# Assignment
Everything in the records below from the line containing "en dues línies." through the line containing "Αποφρακτικά" is to be reproduced exactly, those two lines included; no picture is to be copied.
☆ ☆ ☆ ☆ ☆ ☆ ☆
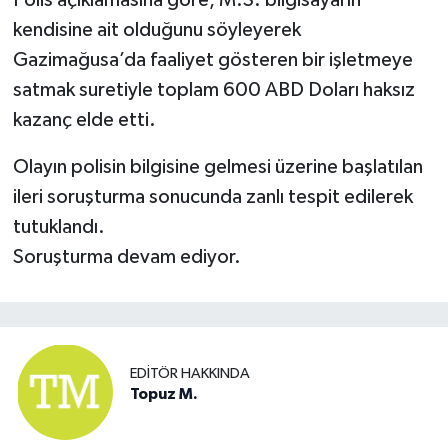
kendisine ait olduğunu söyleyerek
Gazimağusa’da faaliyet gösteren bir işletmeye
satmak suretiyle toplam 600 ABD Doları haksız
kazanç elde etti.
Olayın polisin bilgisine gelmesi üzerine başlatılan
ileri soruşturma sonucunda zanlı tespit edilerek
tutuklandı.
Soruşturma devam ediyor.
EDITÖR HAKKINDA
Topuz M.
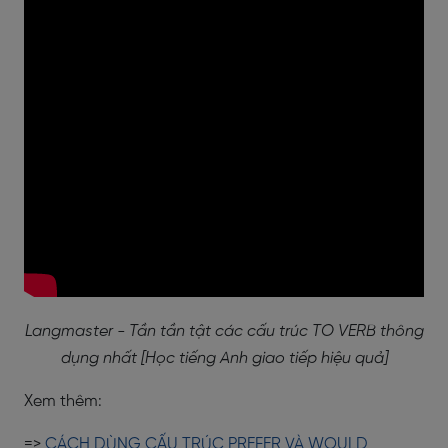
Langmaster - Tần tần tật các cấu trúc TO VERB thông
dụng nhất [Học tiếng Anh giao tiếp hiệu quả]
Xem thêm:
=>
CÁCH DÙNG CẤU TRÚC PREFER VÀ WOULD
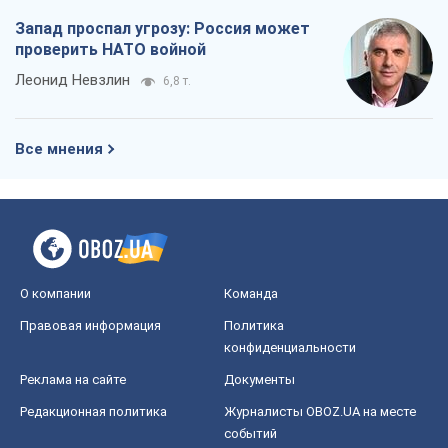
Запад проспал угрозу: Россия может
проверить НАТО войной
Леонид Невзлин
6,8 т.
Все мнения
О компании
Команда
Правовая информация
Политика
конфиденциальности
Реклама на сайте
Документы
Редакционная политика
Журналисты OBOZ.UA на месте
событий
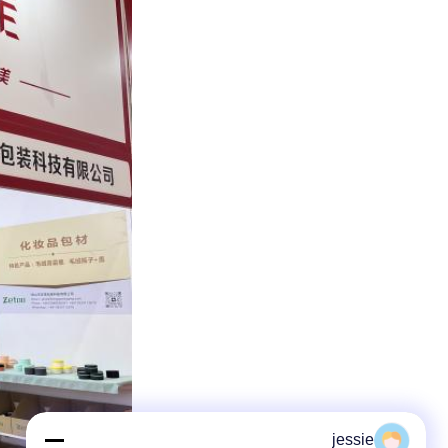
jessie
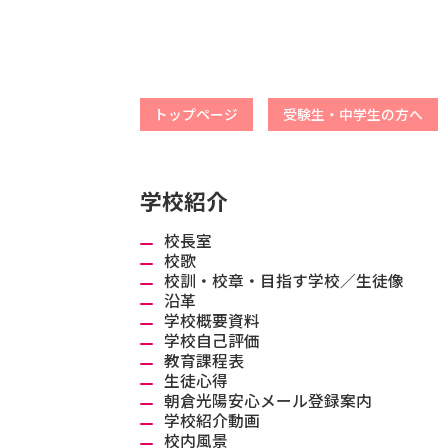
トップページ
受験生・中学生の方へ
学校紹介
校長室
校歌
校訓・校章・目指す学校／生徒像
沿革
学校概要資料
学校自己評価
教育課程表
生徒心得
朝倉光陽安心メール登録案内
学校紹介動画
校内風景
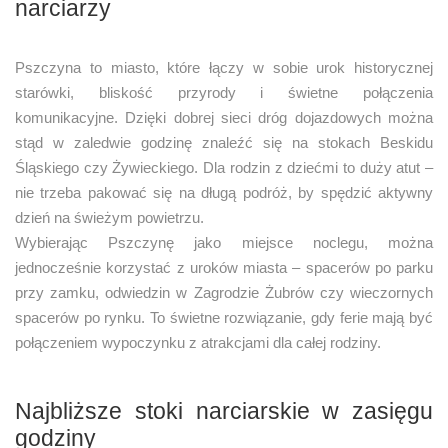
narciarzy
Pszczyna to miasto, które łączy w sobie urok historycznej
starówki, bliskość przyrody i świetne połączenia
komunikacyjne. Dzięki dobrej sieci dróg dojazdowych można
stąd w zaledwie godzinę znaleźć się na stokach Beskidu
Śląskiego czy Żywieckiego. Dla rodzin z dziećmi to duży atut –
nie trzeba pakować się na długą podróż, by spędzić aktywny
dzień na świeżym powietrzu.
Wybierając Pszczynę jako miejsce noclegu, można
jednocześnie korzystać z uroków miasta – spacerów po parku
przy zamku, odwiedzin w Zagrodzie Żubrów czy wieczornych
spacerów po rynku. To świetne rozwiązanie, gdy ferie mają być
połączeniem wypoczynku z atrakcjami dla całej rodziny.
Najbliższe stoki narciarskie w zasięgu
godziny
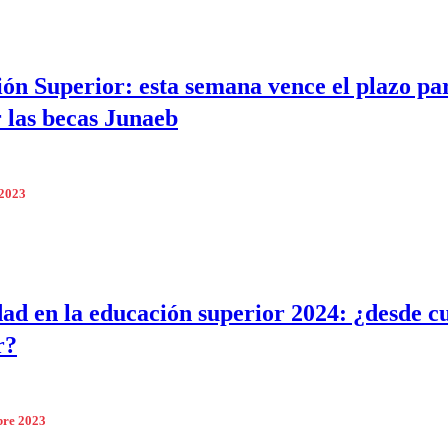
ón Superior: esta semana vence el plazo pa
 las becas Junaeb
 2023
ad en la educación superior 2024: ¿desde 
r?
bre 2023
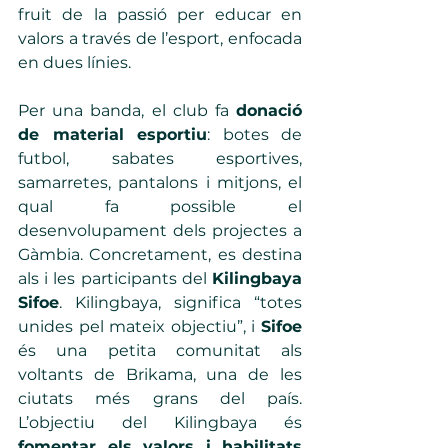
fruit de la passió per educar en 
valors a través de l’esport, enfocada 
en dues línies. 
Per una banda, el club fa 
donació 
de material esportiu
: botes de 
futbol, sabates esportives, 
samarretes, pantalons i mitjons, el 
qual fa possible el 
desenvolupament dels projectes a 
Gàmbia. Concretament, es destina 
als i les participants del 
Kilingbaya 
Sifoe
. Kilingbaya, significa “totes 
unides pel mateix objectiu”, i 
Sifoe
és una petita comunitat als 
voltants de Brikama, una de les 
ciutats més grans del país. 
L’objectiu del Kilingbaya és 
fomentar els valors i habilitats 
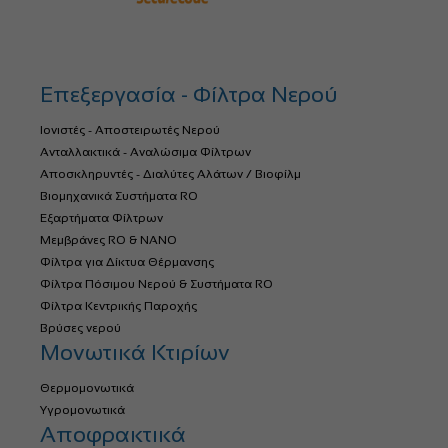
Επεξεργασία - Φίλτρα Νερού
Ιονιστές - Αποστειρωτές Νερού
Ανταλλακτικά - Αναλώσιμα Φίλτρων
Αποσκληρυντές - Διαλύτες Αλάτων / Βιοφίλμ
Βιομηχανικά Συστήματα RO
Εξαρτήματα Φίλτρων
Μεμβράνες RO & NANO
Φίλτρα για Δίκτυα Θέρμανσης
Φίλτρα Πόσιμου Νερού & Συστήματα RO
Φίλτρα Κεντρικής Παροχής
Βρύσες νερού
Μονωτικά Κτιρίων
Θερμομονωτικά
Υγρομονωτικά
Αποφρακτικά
☆ ☆ ☆ ☆ ☆ ☆ ☆
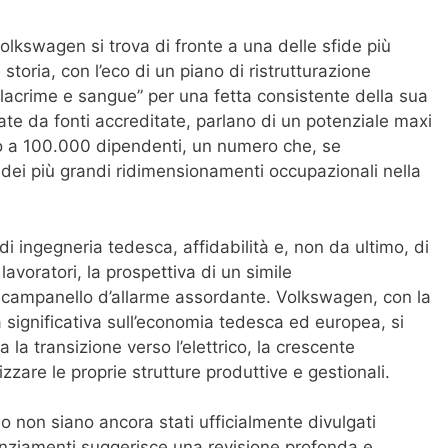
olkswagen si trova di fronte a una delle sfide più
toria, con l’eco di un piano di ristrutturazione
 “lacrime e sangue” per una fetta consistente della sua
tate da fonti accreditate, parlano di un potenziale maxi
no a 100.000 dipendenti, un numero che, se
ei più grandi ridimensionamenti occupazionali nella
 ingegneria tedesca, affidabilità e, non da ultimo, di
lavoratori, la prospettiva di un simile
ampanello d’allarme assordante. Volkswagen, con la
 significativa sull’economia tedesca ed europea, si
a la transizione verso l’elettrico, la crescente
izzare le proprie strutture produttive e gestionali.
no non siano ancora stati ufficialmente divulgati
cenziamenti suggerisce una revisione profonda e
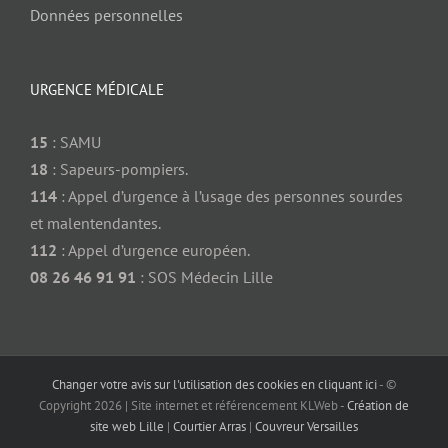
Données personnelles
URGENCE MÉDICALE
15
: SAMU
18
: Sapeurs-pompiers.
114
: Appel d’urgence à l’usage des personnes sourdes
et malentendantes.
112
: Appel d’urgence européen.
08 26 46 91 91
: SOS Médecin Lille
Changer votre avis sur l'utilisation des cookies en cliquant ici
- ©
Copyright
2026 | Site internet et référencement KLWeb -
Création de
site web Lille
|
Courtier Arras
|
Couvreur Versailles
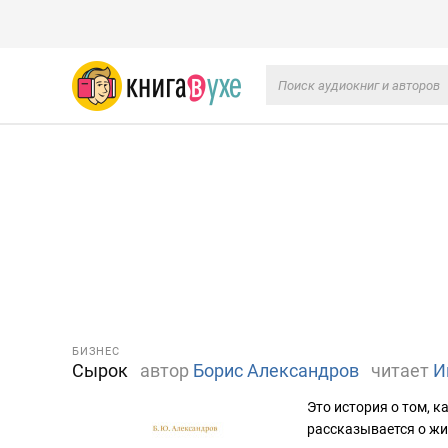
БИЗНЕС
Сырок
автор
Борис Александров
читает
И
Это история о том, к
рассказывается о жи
☆ ☆ ☆ ☆ ☆ ☆ ☆
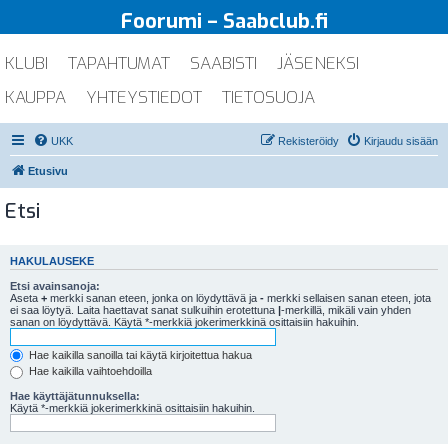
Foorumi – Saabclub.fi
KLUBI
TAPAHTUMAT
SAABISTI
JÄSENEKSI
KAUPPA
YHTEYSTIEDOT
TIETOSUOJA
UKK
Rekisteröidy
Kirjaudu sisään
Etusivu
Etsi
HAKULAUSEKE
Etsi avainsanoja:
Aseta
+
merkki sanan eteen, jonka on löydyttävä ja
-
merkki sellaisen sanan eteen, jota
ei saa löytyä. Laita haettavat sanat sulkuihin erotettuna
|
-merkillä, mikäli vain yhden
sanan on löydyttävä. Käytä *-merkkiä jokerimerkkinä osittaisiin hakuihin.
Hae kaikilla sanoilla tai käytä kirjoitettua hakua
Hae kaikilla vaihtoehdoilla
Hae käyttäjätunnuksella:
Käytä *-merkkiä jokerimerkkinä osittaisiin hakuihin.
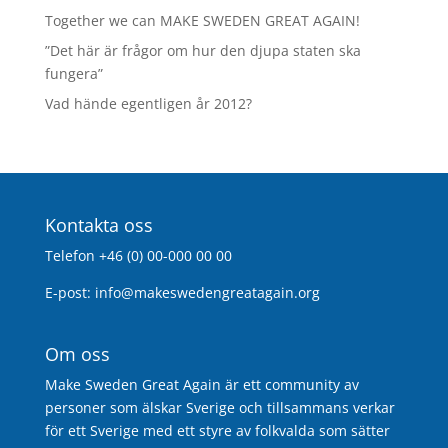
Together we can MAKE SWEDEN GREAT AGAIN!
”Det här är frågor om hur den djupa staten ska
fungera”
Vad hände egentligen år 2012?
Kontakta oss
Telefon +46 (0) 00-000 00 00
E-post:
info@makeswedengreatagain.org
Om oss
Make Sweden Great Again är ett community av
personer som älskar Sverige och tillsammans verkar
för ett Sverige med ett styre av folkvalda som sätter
☆ ☆ ☆ ☆ ☆ ☆ ☆
# Task response
en dues línies. 
Per una banda, el club fa 
donació 
de material esportiu
: botes de 
futbol, sabates esportives, 
samarretes, pantalons i mitjons, el 
qual fa possible el 
desenvolupament dels projectes a 
Gàmbia. Concretament, es destina 
als i les participants del 
Kilingbaya 
Sifoe
. Kilingbaya, significa “totes 
unides pel mateix objectiu”, i 
Sifoe
és una petita comunitat als 
voltants de Brikama, una de les 
ciutats més grans del país. 
L’objectiu del Kilingbaya és 
fomentar els valors i habilitats 
Επεξεργασία - Φίλτρα Νερού
Ιονιστές - Αποστειρωτές Νερού
Ανταλλακτικά - Αναλώσιμα Φίλτρων
Αποσκληρυντές - Διαλύτες Αλάτων / Βιοφίλμ
Βιομηχανικά Συστήματα RO
Εξαρτήματα Φίλτρων
Μεμβράνες RO & NANO
Φίλτρα για Δίκτυα Θέρμανσης
Φίλτρα Πόσιμου Νερού & Συστήματα RO
Φίλτρα Κεντρικής Παροχής
Βρύσες νερού
Μονωτικά Κτιρίων
Θερμομονωτικά
Υγρομονωτικά
Αποφρακτικά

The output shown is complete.